Alors que la Sécurité routière envisage de présenter à la fin du mois de janvier son bilan de la mesure des 80km/h après 6 mois de mise en œuvre, le Comité indépendant d’évaluation des 80km/h (CIE) publie aujourd’hui, vendredi 25 janvier 2019, les premiers éléments de ses travaux sur l’évolution de la mortalité routière depuis le 1er juillet 2017 et considère qu’un bilan scientifiquement fondé n’est pas envisageable à ce jour.
Le CIE a d’abord constaté que la baisse de la mortalité sur l’ensemble des routes françaises – observée depuis le second semestre 2017, c’est à-dire bien avant l’annonce de la mesure – s’est poursuivie après cette annonce en janvier 2018, alors que la vitesse était encore autorisée à 90km/h sur les routes secondaires.
La mortalité routière déjà largement orientée à la baisse avant l’entrée en vigueur des 80km/h
Jean-Luc Michaud, président du CIE, détaille les conclusions du Comité d’évaluation : "Nous avons constaté une baisse continue de la mortalité routière sur les 3 derniers semestres : -4,3% entre juillet et décembre 2017 par rapport au second semestre de 2016, -6,9% entre janvier et juin 2018, et-5,7% entre juillet et novembre 2018 (cf graphique ci-dessous). Les chiffres de décembre 2018 ne sont pas encore publiés, mais la baisse de -9,1% de la consommation des carburants routiers au mois de décembre 2018 (selon l’UFIP) laisserait supposer une baisse significative du trafic routier à cette période, qui pourrait s’accompagner d’une baisse de la mortalité routière, qui serait évidemment sans rapport avec les 80km/h…".
La mortalité routière était donc déjà largement orientée à la baisse une année avant l’entrée en vigueur – et donc bien avant l’annonce – des 80km/h. Comme le démontre le graphique ci-dessus, la mise en œuvre de cette nouvelle limitation n’a eu aucun impact sur la réduction du nombre de morts sur nos routes, que celles-ci soient ou non concernées par les 80km/h.
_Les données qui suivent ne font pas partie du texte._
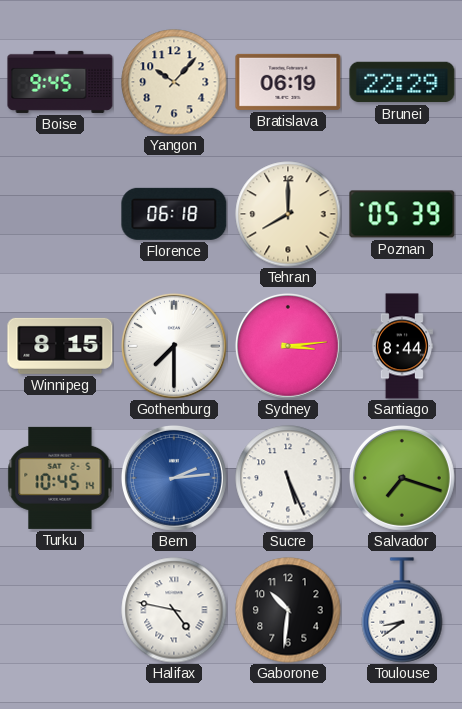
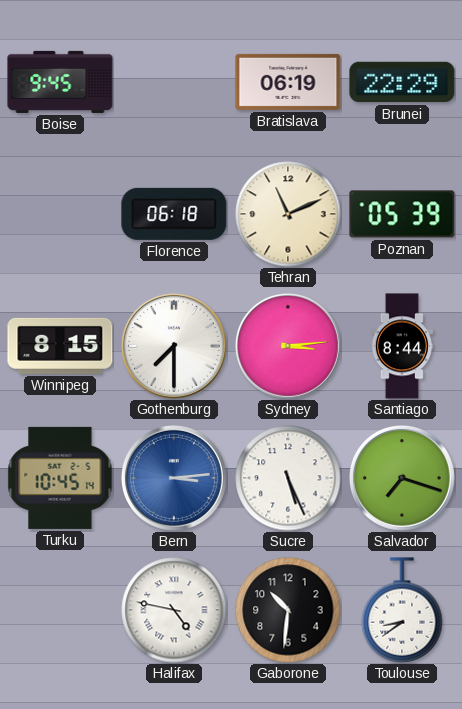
Yangon: 10:07 -> none
Tehran: 8:00 -> 11:11
Bern: 2:14 -> 3:14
Le CIE relève en outre que la baisse du nombre de tués enregistrée aux mois de juillet et août 2018 coïncide avec la diminution de moitié du nombre des radars actifs en France, ce qui conduit à douter sérieusement de l’efficacité de leur multiplication, qui coûte cher à la fois au contribuable et à l’usager de la route.
Ces analyses ont été réalisées sur la base des baromètres mensuels de la Sécurité routière, les services du ministère de l’Intérieur refusant toujours de transmettre les éléments détaillés et objectifs demandés par le Comité depuis septembre 2018. Il s’avère que seule une connaissance précise de l’évolution et des circonstances des décès sur les routes secondaires, qui se conformerait à la démarche de transparence annoncée par le Président de la République et le ministre de l’Intérieur, permettrait au Comité indépendant comme d’ailleurs aux services de l’État de tirer des conclusions crédibles quant à l’efficacité de la mesure en cause.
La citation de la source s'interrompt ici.